PostgreSQL – How to Speed Up DISTINCT Query?

distinctperformancepostgresqlpostgresql-10query-performance

I have a table t in a database (PostgreSQL 10.4):

\d t;
                Table "public.t"
  Column  |          Type          | Collation | Nullable | Default 
----------+------------------------+-----------+----------+---------
 sn       | character varying(11)  |           |          | 
 site     | character varying(50)  |           |          | 
Indexes:
    "site_2018_idx" btree (site), tablespace "indexspace"
    "sn_2018_idx" btree (sn), tablespace "indexspace"

I need to find distinct 'sn's for specific site, and I do it like this:

SELECT DISTINCT sn FROM t WHERE site='a_b301_1' ORDER BY sn ;

It works, but is very slow, to return 75 distinct 'sn' values it takes about 8 minutes!
Is there a way to speed it up?
The explain analyze gives this output:

QUERY PLAN                                                                                 
----------------------------------------------------------------------------------------------------------------------------------------------------------------------------
 Sort  (cost=42873094.21..42873103.25 rows=3615 width=12) (actual time=190431.413..190431.417 rows=75 loops=1)
   Output: sn
   Sort Key: t.sn
   Sort Method: quicksort  Memory: 28kB
   ->  HashAggregate  (cost=42872844.42..42872880.57 rows=3615 width=12) (actual time=190431.233..190431.263 rows=75 loops=1)
         Output: sn
         Group Key: t.sn
         ->  Bitmap Heap Scan on public.t  (cost=874850.36..42695793.24 rows=70820471 width=12) (actual time=8755.163..168773.143 rows=43096912 loops=1)
               Output: sn, site
               Recheck Cond: ((t.site)::text = 'a_b301_1'::text)
               Heap Blocks: exact=783666
               ->  Bitmap Index Scan on site_2018_idx  (cost=0.00..857145.24 rows=70820471 width=0) (actual time=8540.835..8540.835 rows=43096912 loops=1)
                     Index Cond: ((t.site)::text = 'a_b301_1'::text)
 Planning time: 0.466 ms
 Execution time: 190433.289 ms
(15 rows)

Additional information

After I created another index, as was recommended (site, sn), the time decreased significantly, from 8 min to 30 sec. It is great, I just don't understand why is this the case? How is one multi-column index better than two separate indexes, in this case?

Best Answer

As suggested, an index on (site, sn) could speed this up, especially if the table is well-vacuumed so that it benefits from index-only scans.
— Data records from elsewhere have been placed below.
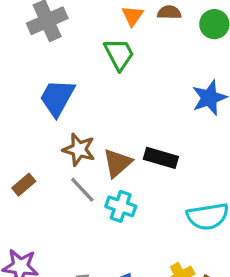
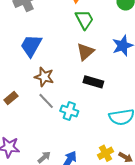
green trapezoid: (119, 54) -> (84, 19), moved
brown triangle: (117, 163) -> (85, 52), moved

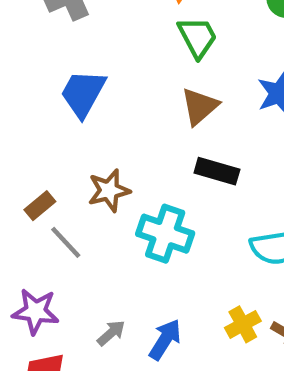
brown star: (44, 77) -> (109, 191), moved, turned -30
gray line: (46, 101) -> (66, 242), moved
cyan cross: (69, 111) -> (165, 234), size x1.4

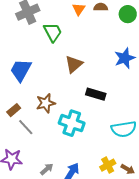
green trapezoid: (197, 37) -> (53, 32), moved
blue trapezoid: (83, 93) -> (21, 70), moved
brown triangle: (200, 106) -> (74, 64), moved

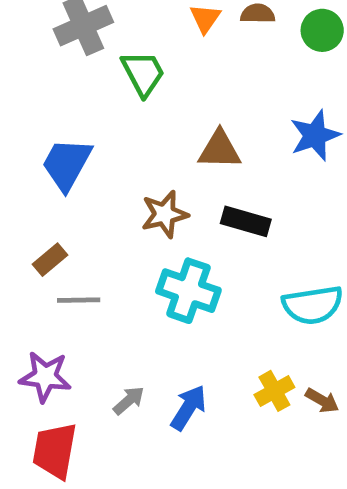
brown triangle: (74, 64) -> (219, 150), moved, turned 42
brown star: (46, 103) -> (165, 214), moved
gray line: (26, 127) -> (79, 300), turned -48

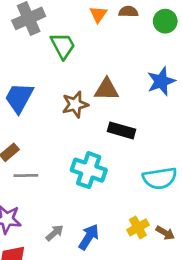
brown star: (165, 214) -> (75, 104), moved

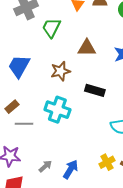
green trapezoid: (63, 46) -> (51, 28), turned -125
brown triangle: (107, 89) -> (87, 48), moved
cyan cross: (89, 170) -> (57, 110), moved

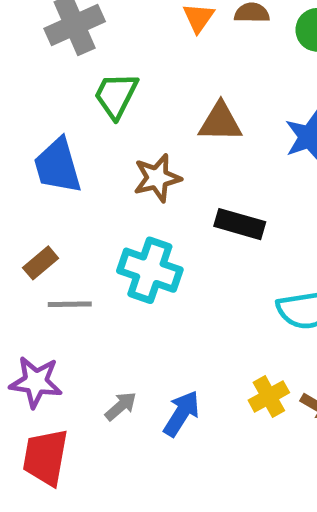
green trapezoid: (51, 28) -> (116, 95), moved
blue trapezoid: (19, 66) -> (58, 166), turned -45

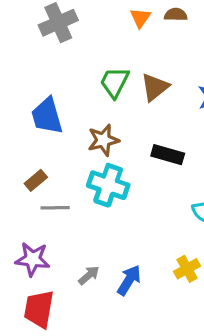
green trapezoid: (116, 95) -> (115, 82), moved
brown triangle: (220, 122) -> (155, 87), turned -40
brown star: (157, 178) -> (103, 140), moved

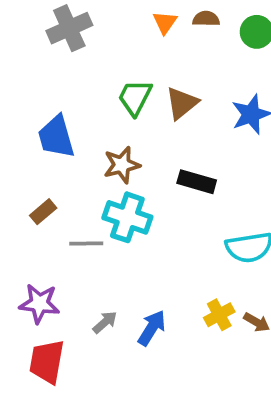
gray line: (55, 208) -> (86, 244), moved

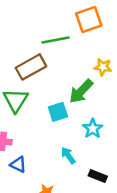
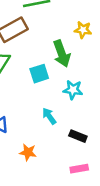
green arrow: (81, 91) -> (62, 54), turned -64
cyan star: (93, 129) -> (73, 90), turned -30

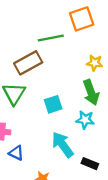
green arrow: (62, 54) -> (91, 92), moved
cyan arrow: (49, 116) -> (63, 145), size x1.6

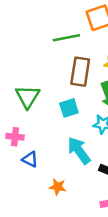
brown rectangle: (28, 63) -> (80, 72), moved, turned -52

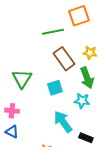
brown rectangle: (80, 72) -> (64, 59), turned -45
blue triangle: (30, 159) -> (12, 132), moved

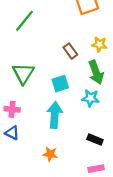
green line: (53, 32) -> (24, 21), moved, turned -40
brown rectangle: (64, 59) -> (70, 51), size x0.6
cyan arrow: (63, 122) -> (55, 115), moved, turned 40

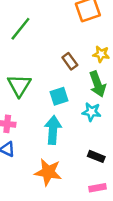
orange star: (50, 154) -> (48, 172), size x1.6

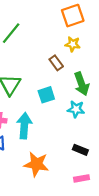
yellow star: (101, 54) -> (73, 44), moved
cyan arrow: (53, 130) -> (24, 126), moved

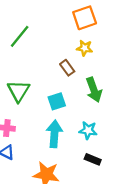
cyan star: (76, 109) -> (88, 130), moved
cyan arrow: (24, 126) -> (54, 134), moved

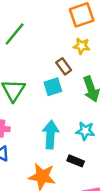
cyan square: (57, 101) -> (53, 87), moved
black rectangle: (93, 159) -> (76, 161), moved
If that is not enough of a speed up, then there is a way to use this index in a "skip scan" or "Loose Index Scan" to speed up queries where the number of distinct values is much lower than the size of the index. Unfortunately PostgreSQL's planner does not automatically detect opportunities for this, but you can force it yourself by writing a recursive common table expression. You can find a discussion of this technique on the PostgreSQL wiki, although you will need to adapt it to your parameterized version.

The resulting queries are quite ugly, so you might want to wrap them into a view. Or in this case, since it is parameterized, into a set-returning function. Something like this works for me:

CREATE FUNCTION public.foobar(text) RETURNS SETOF text
    LANGUAGE sql
    AS $_$ with recursive r as (
  (select sn from t where site = $1 order by sn limit 1)
   union all
  SELECT (SELECT t.sn FROM t WHERE site=$1 and t.sn > r.sn ORDER BY sn LIMIT 1) from r where sn is not null
)
select * from r where r.sn is not null $_$;

Setting up the table and index with:

create table t as select 
    floor(random()*1.2)::int::varchar as site, 
    (-floor(50*log(random()))::int)::varchar as sn 
from generate_series(1,10000000);

create index on t (site ,sn);